Sound familiar? Borrowing a page from the Walgreens playbook is evidence that the sharing of best practices will flow in both directions across the Atlantic. What else could Boots borrow from Walgreens? Creating a pharmacy business that better interacts with the neighboring community is one strength at Walgreens that Boots may successfully plug into.
And how about clinics? While the United Kingdom has universal health care, you can’t just walk into a doctors office in London without an appointment. And Walgreens has plenty of experience not only operating a retail clinic as part of a pharmacy format, but also experience in leveraging that clinic against surrounding healthcare providers and employers in an effort to realize the best healthcare value.
That link between Walgreens and Boots will very quickly become a superhighway with best practices flowing in both directions. Joe Magnacca, Walgreens president daily living products and solutions, recently sat down with DSN regarding the big picture in developing successful retail pharmacy formats.

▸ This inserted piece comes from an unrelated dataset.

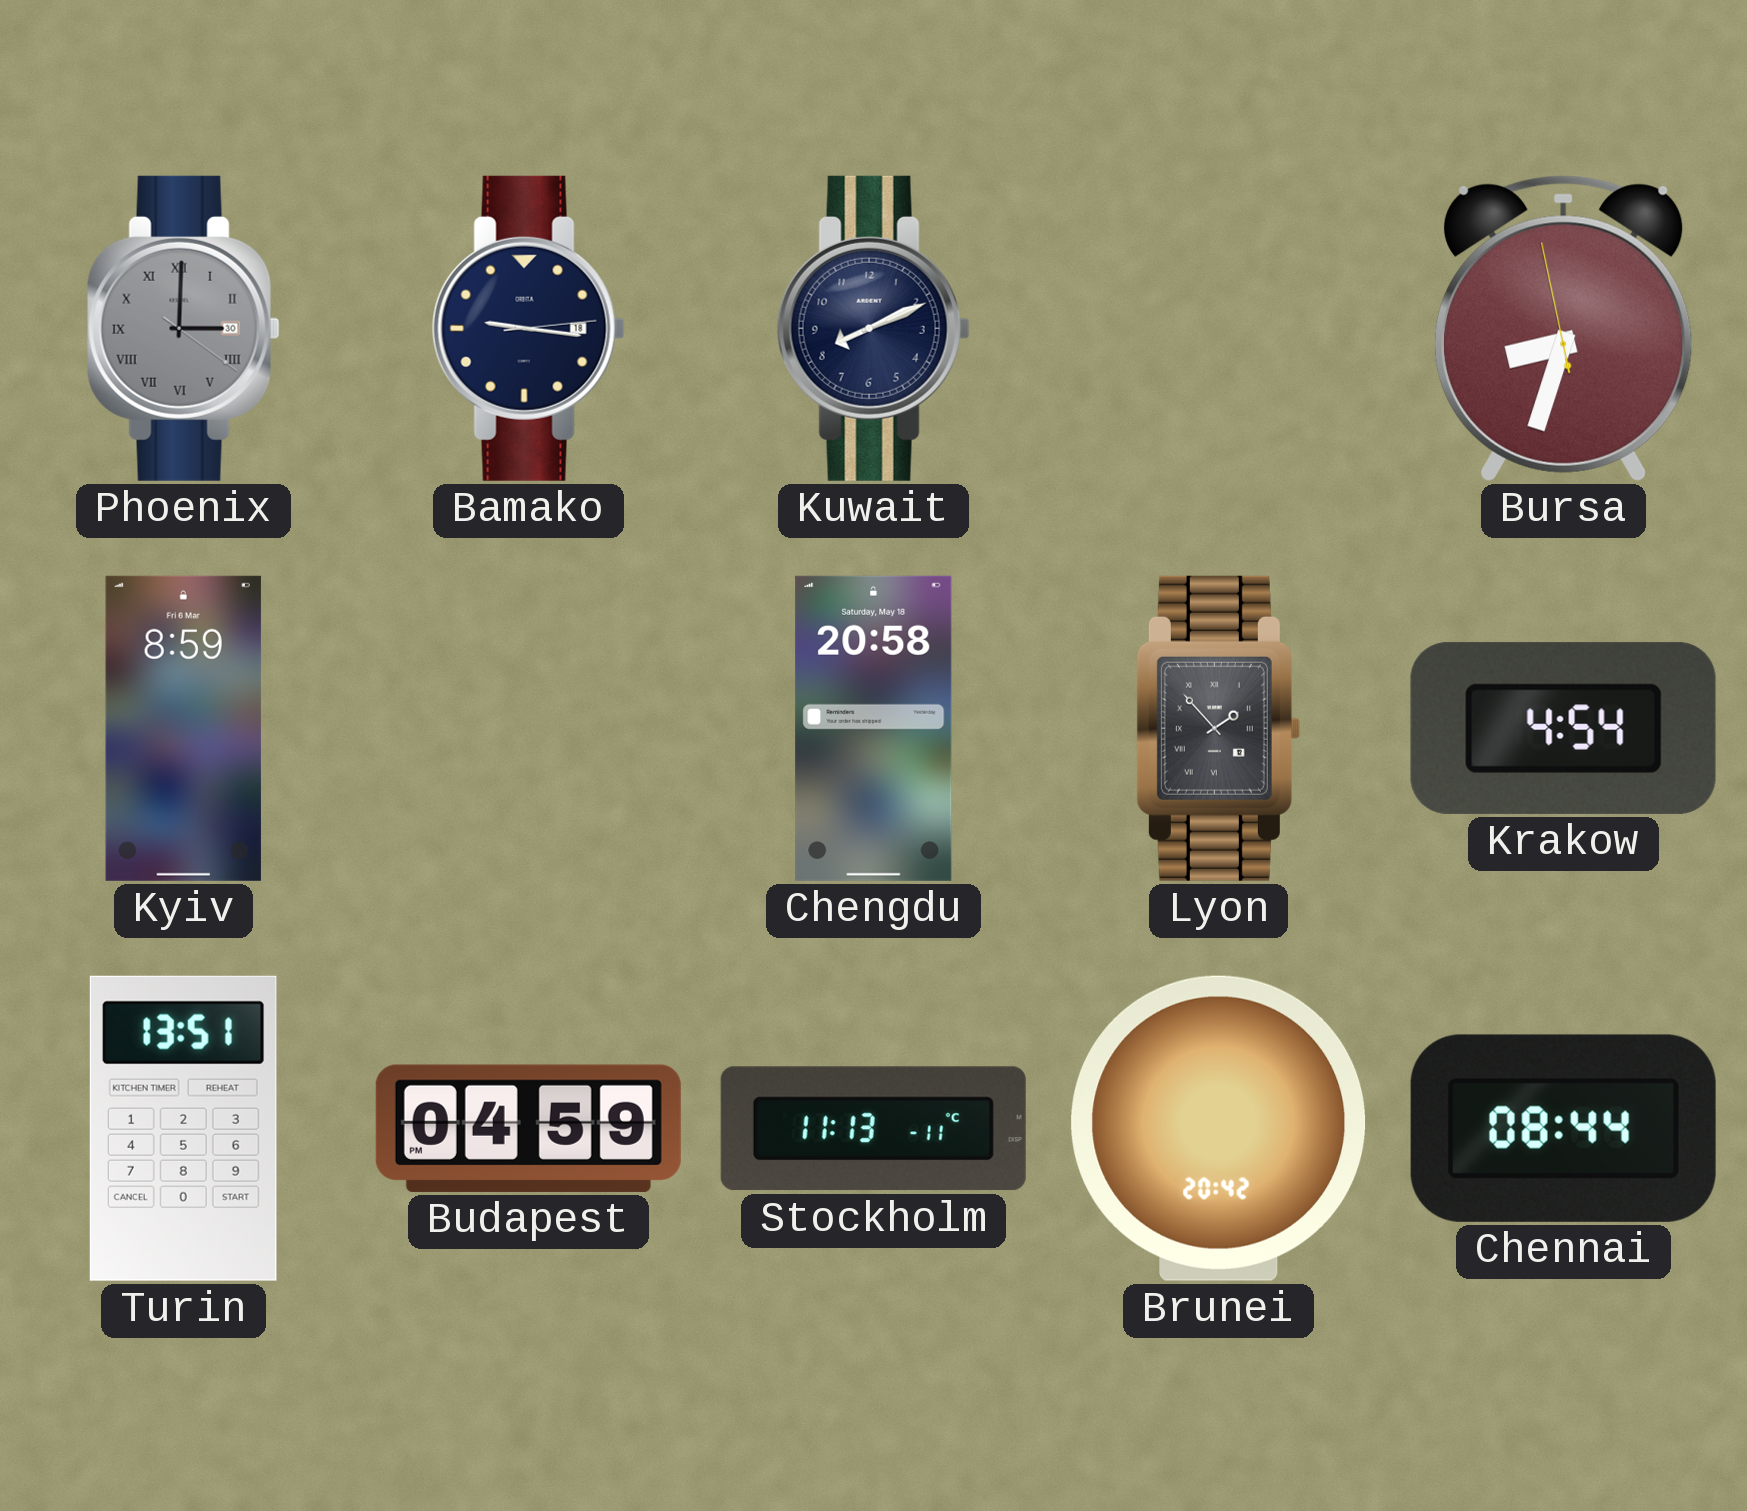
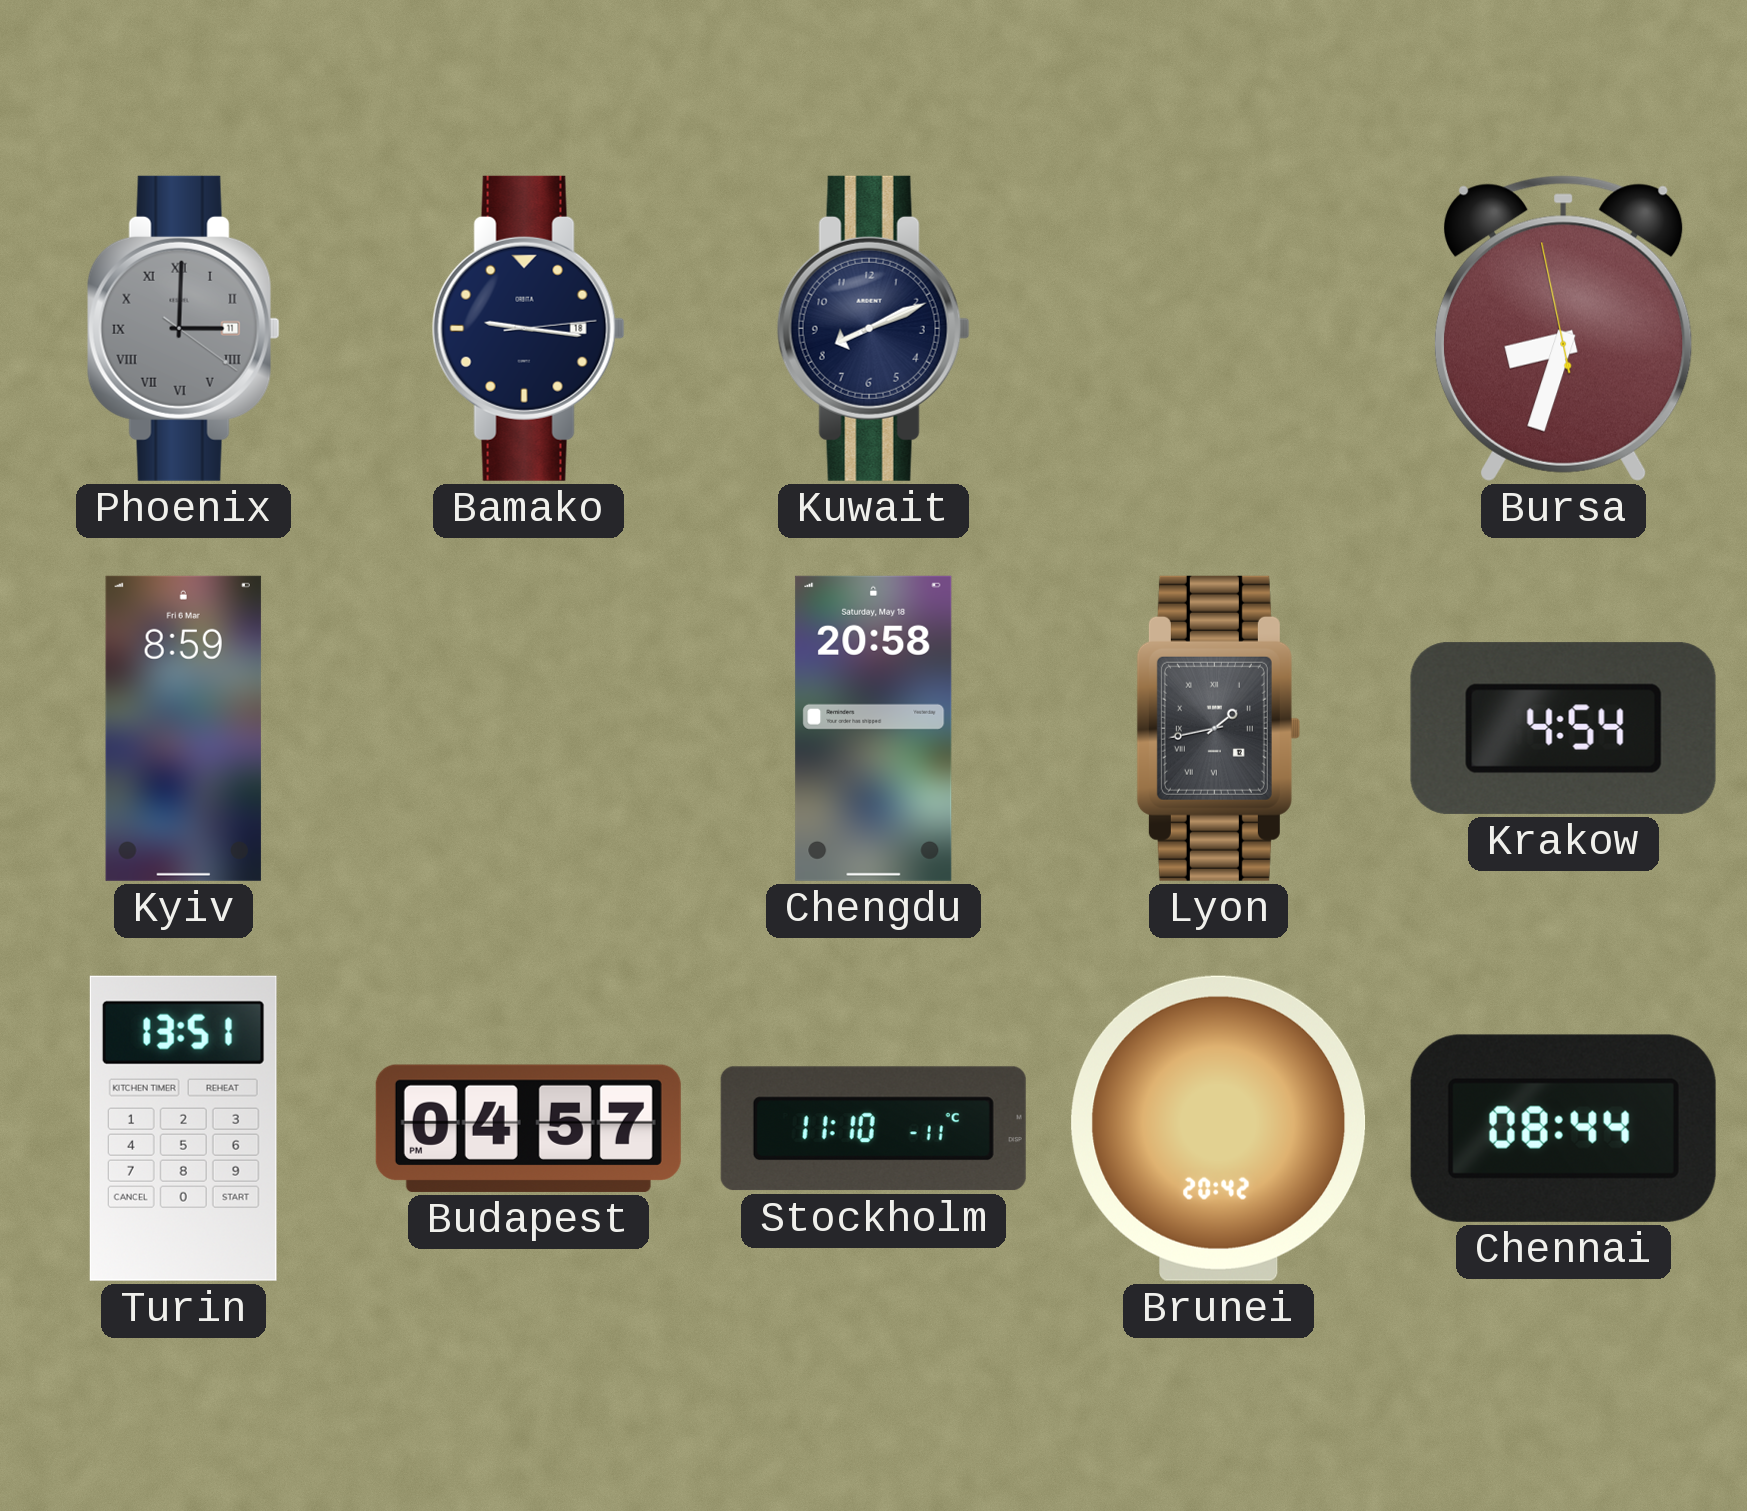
Phoenix date: 30 -> 11
Lyon: 1:53 -> 1:43
Budapest: 04:59 -> 04:57
Stockholm: 11:13 -> 11:10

"[Boots] clearly looks at each category differently," he said. For example, Boots is very health- and beauty-focused when it comes to seasonal merchandise, as opposed to the general merchandise fare that stock the seasonal aisles of many American retailers. Other service models that Boots has instituted across the Pond that might be explored by Walgreens include optical and hearing aids.
“We think there are a lot of great learnings that will come our way and we think similar things will happen the other way, as well, in terms of some of our strategies in private label and innovation,” Magnacca said. “I think the way we approach fresh is different than they do today. We think they have a great infrastructure from a supply chain point of view, but we believe we have some very dominant brands that can be heavily leveraged, including our DeLish and Nice! brands," he added.
Both Walgreens and Boots will have increasing opportunities to leave their respective atypical drug store models behind and be more aggressive with a cross-polination of drug store retailing for the future.